━━━━━ SUPPLIED MATERIAL
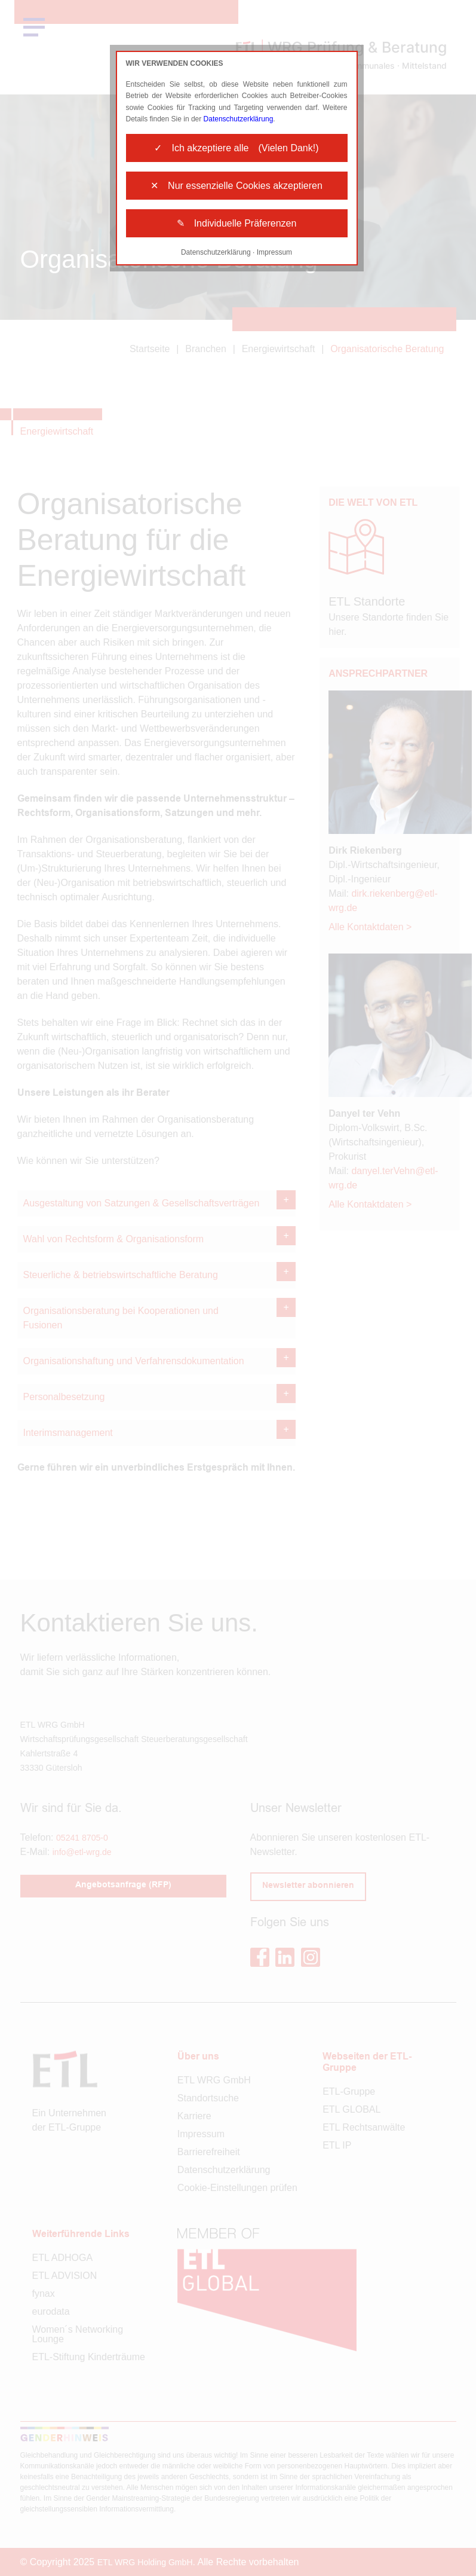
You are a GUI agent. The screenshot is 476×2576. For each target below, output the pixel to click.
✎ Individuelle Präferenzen (237, 223)
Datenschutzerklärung (239, 119)
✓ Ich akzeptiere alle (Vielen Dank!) (236, 148)
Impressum (274, 252)
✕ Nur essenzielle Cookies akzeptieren (237, 186)
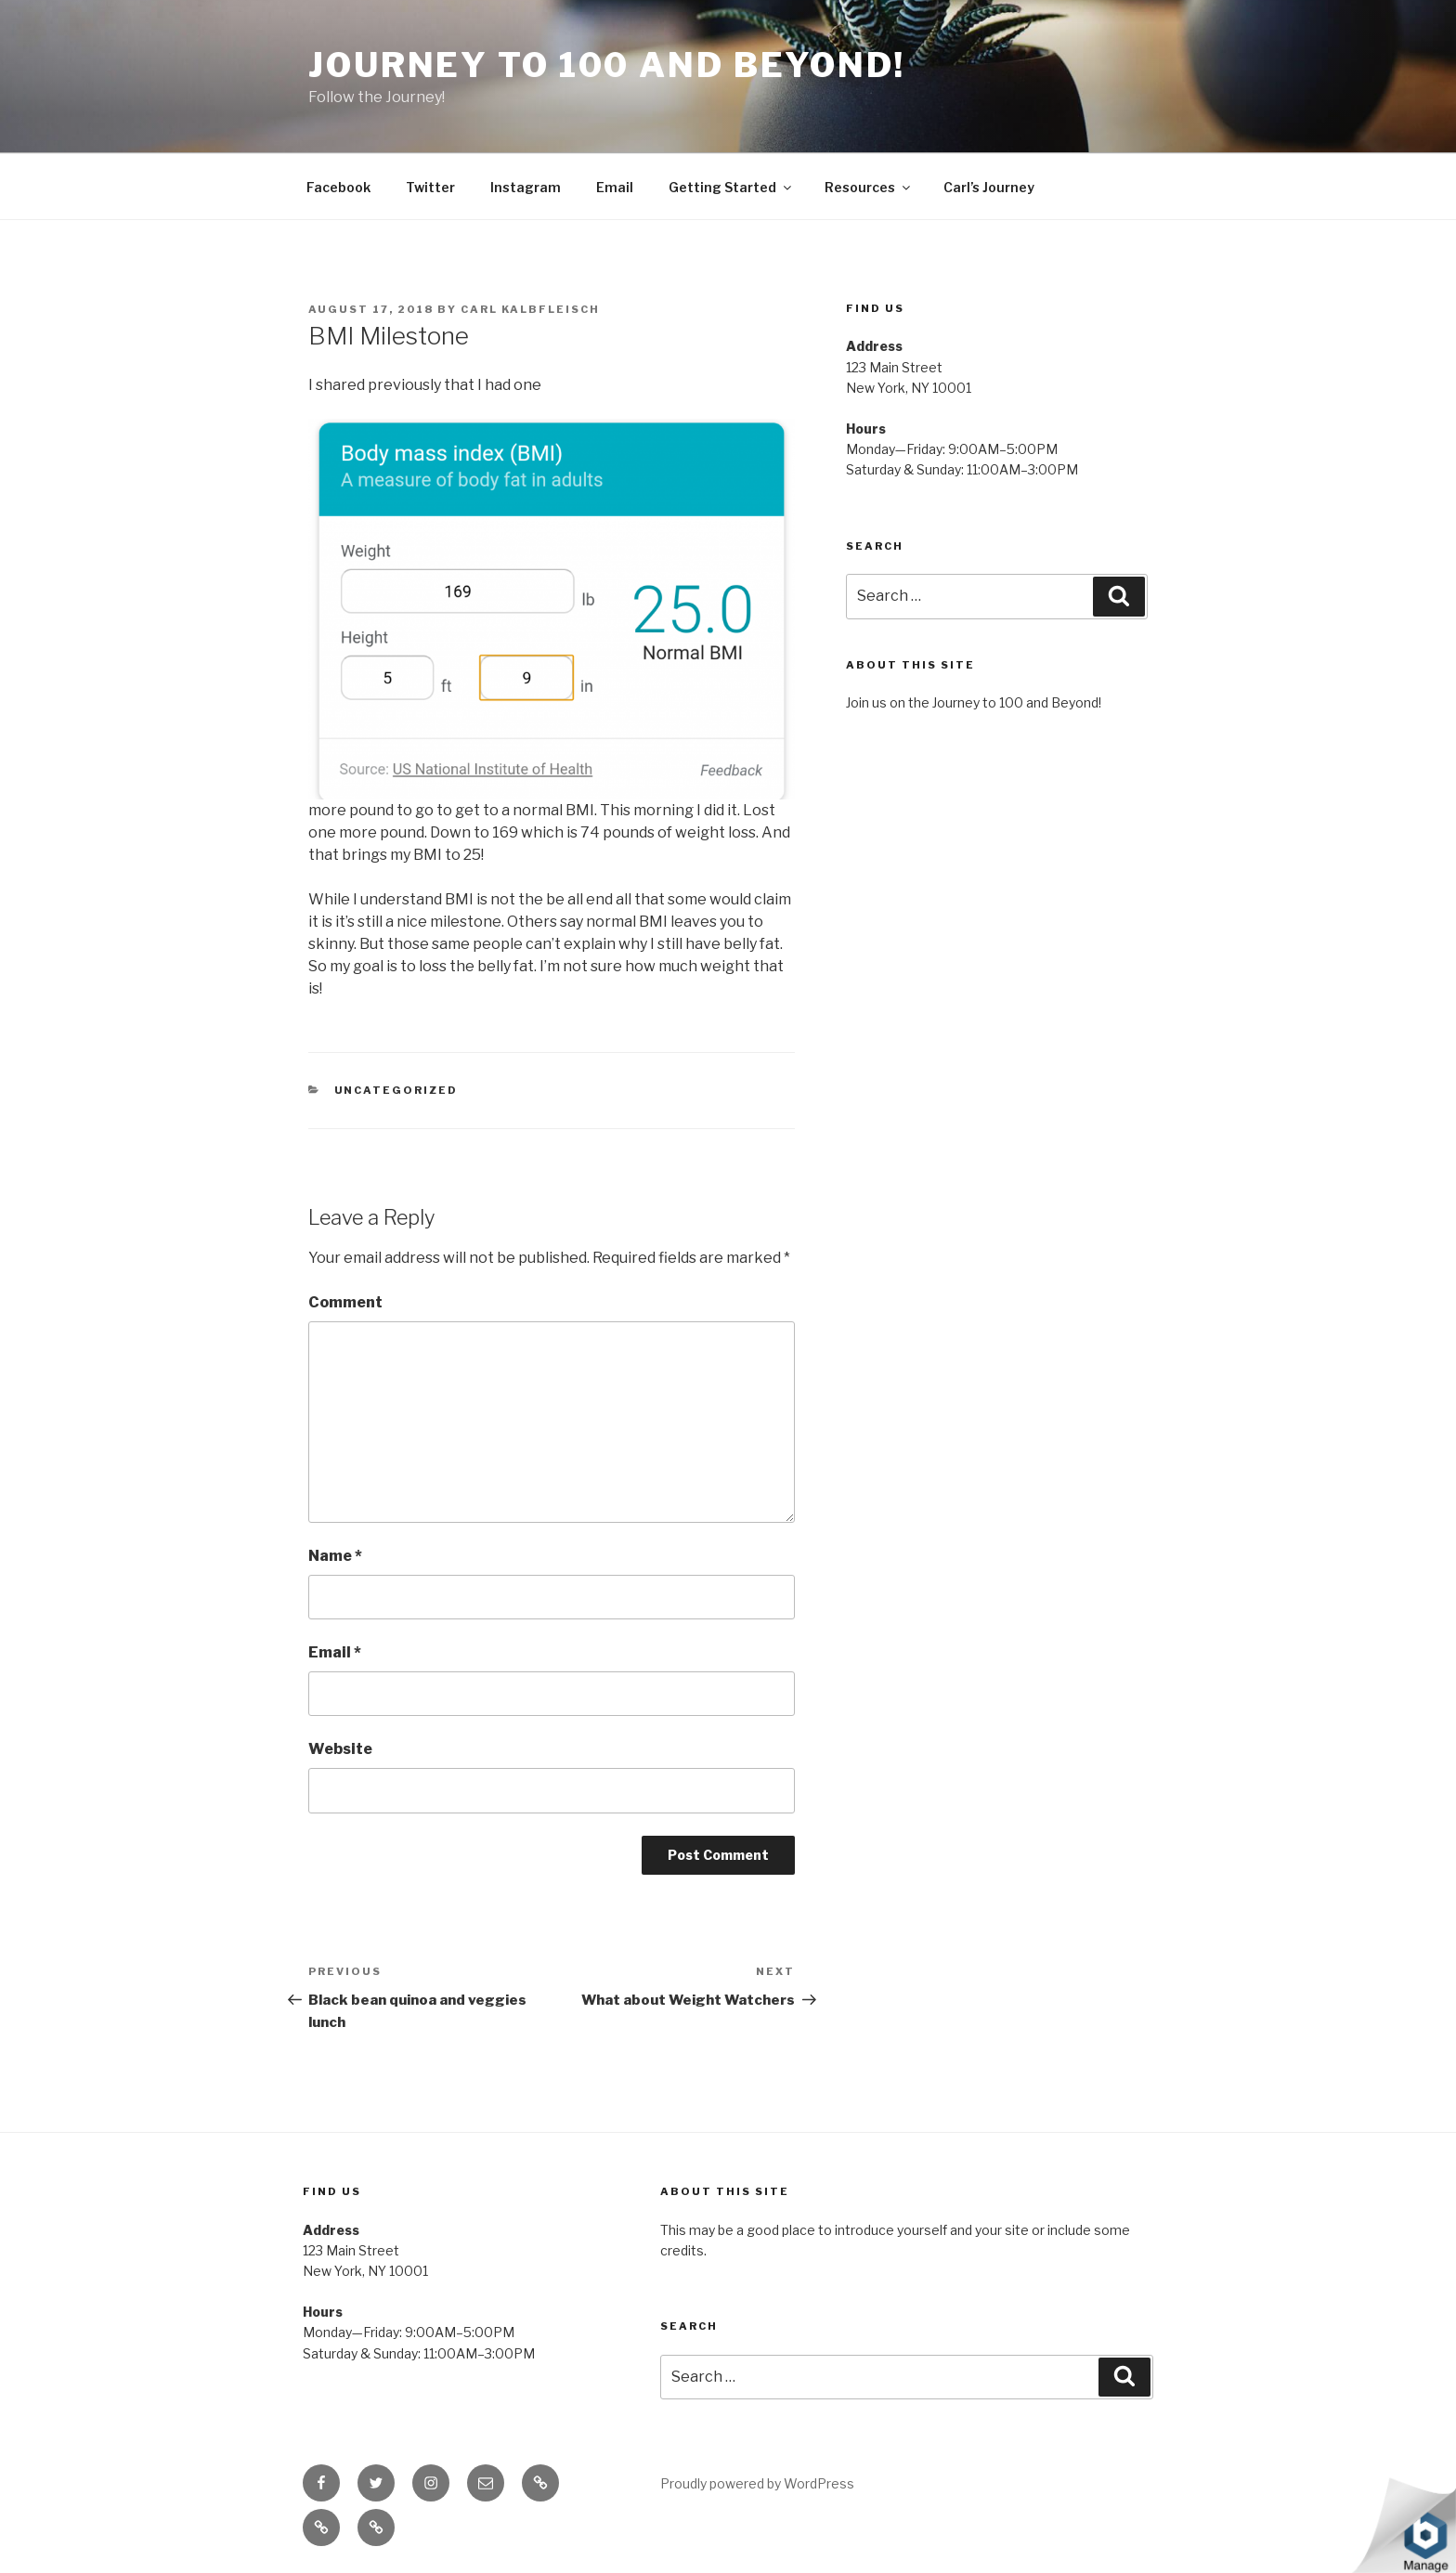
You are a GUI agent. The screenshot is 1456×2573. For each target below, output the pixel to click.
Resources (869, 187)
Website (340, 1749)
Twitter (430, 187)
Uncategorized (396, 1090)
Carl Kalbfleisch (530, 309)
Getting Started (731, 187)
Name (335, 1556)
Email (614, 187)
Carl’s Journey (988, 187)
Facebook (338, 187)
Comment (345, 1302)
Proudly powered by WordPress (757, 2483)
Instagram (525, 187)
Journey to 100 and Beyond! (606, 65)
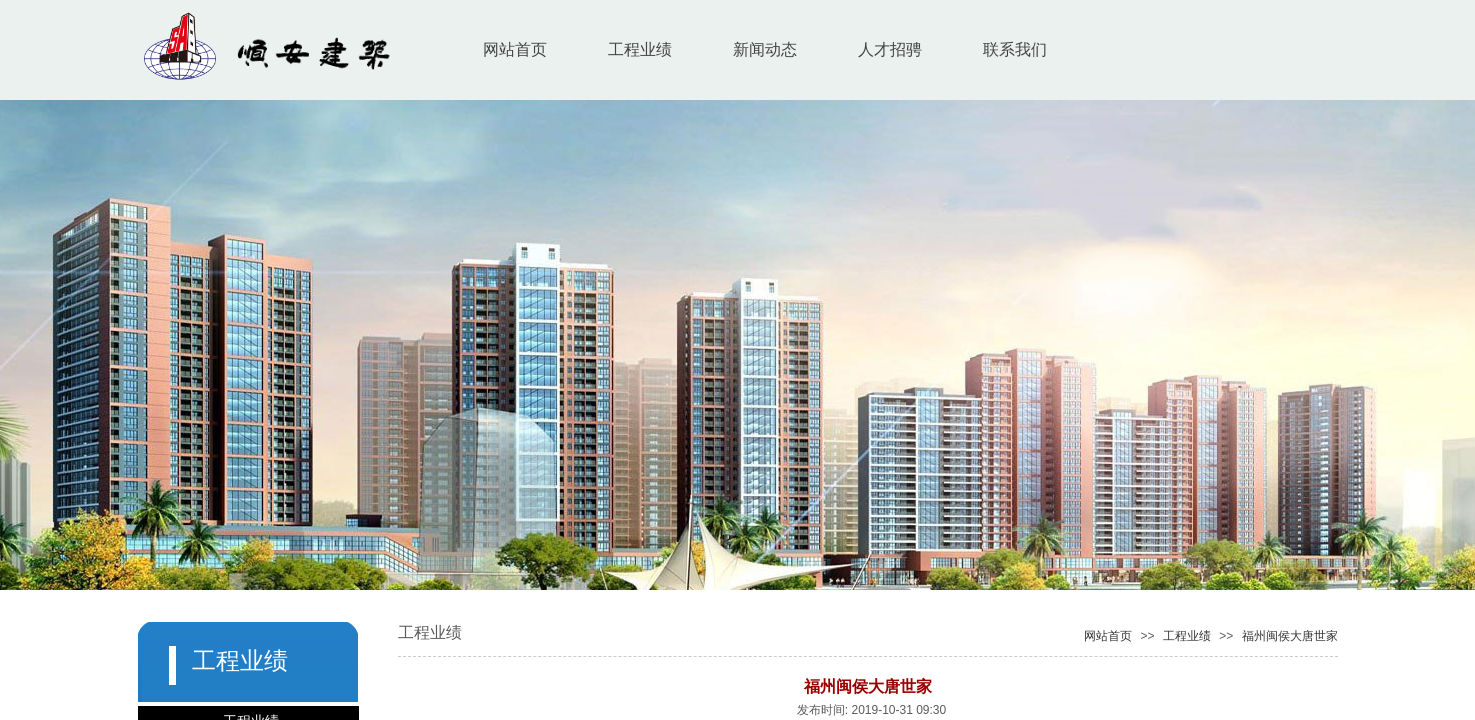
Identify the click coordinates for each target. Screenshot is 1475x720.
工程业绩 (640, 49)
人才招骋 (890, 49)
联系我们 (1015, 49)
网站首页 (515, 49)
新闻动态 (765, 49)
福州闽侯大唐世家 (1290, 636)
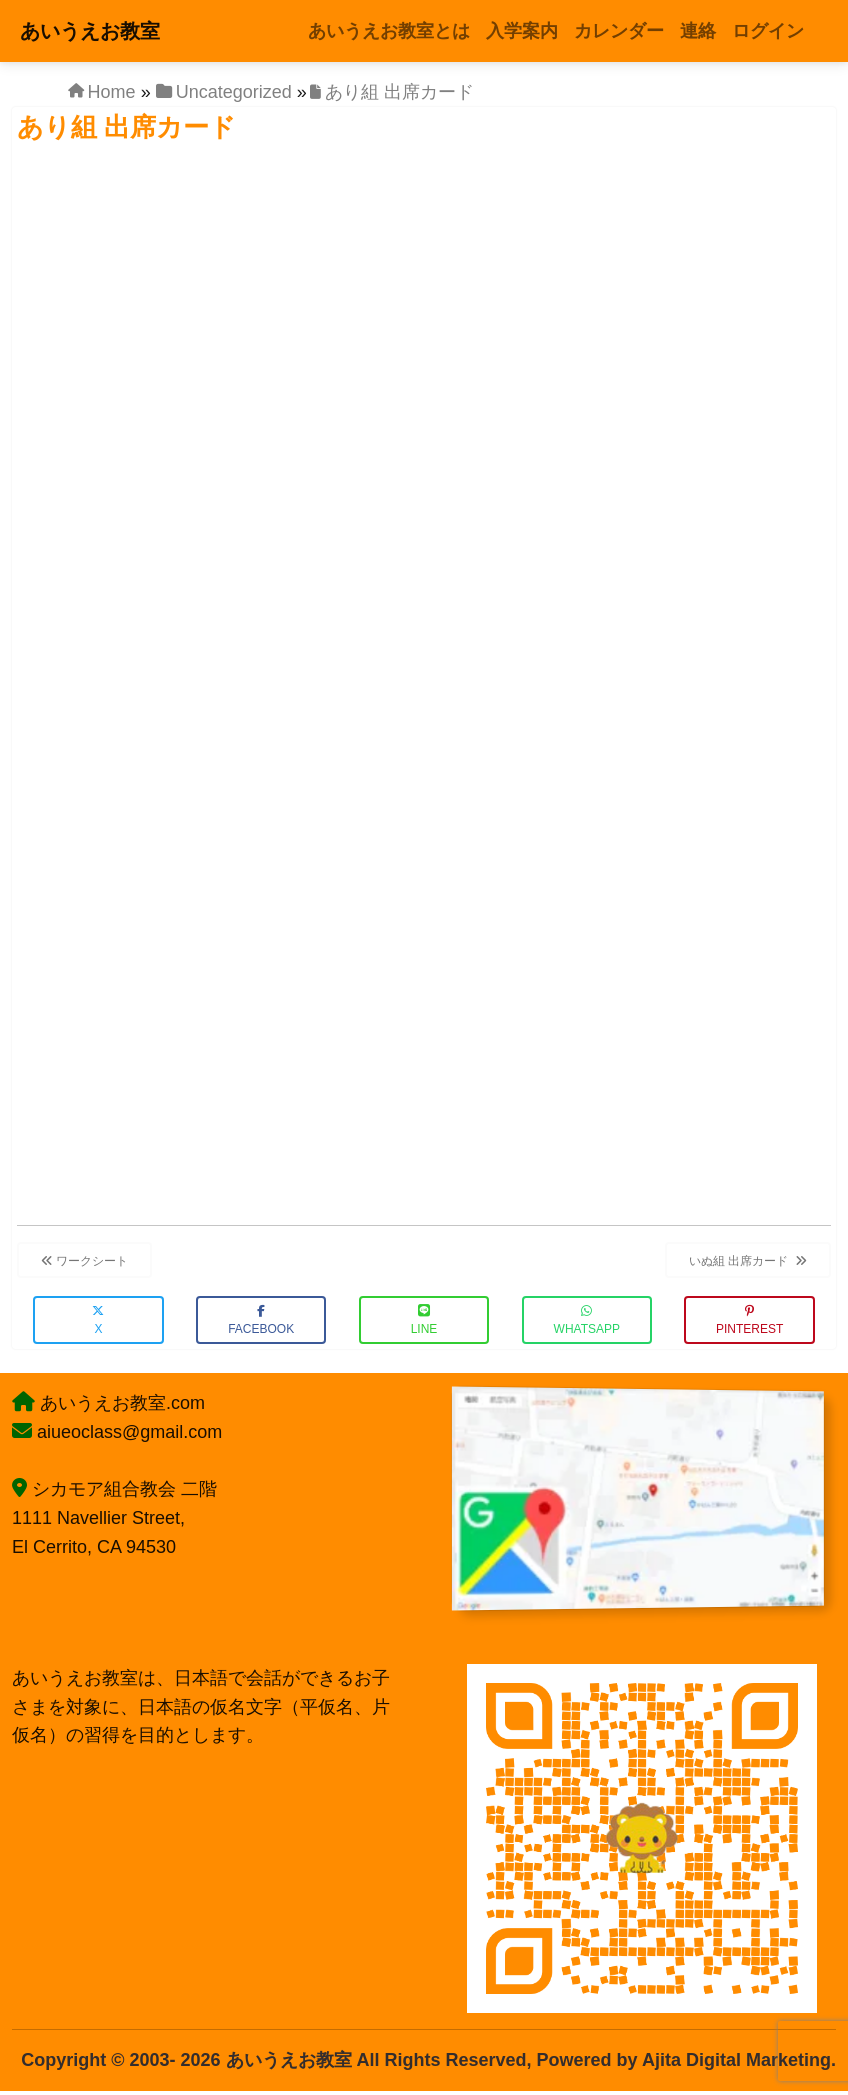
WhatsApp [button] (587, 1320)
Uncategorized (234, 92)
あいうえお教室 (90, 31)
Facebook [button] (261, 1320)
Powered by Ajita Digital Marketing (684, 2060)
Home (112, 92)
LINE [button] (424, 1320)
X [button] (98, 1320)
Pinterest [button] (749, 1320)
━━━━━━━━━━
EXERCISE DETAILS - Begin with the first line of the records and repeat every line up to the one with "WhatsApp [button] (587, 1320)", counting that line too. Pictures are not part of the copy.

ANSWER TO THIS EXERCISE -
You are a GUI agent. The screenshot is 476×2576. For each target below, output the pixel to click.
✎ Individuelle Präferenzen (237, 223)
Datenschutzerklärung (239, 119)
✓ Ich akzeptiere alle (Vielen Dank!) (236, 148)
Impressum (274, 252)
✕ Nur essenzielle Cookies akzeptieren (237, 186)
You are a GUI agent. The screenshot is 1456×2573. For each target below, output the pixel to click.
Resources (869, 187)
Website (340, 1749)
Twitter (430, 187)
Uncategorized (396, 1090)
Carl Kalbfleisch (530, 309)
Getting Started (731, 187)
Name (335, 1556)
Email (614, 187)
Carl’s Journey (988, 187)
Facebook (338, 187)
Comment (345, 1302)
Proudly powered by WordPress (757, 2483)
Instagram (525, 187)
Journey to 100 and Beyond! (606, 65)
Identify the click coordinates for each target. Screenshot is 1475x720.
工程业绩 (640, 49)
人才招骋 (890, 49)
联系我们 (1015, 49)
网站首页 (515, 49)
新闻动态 (765, 49)
福州闽侯大唐世家 (1290, 636)
WhatsApp [button] (587, 1320)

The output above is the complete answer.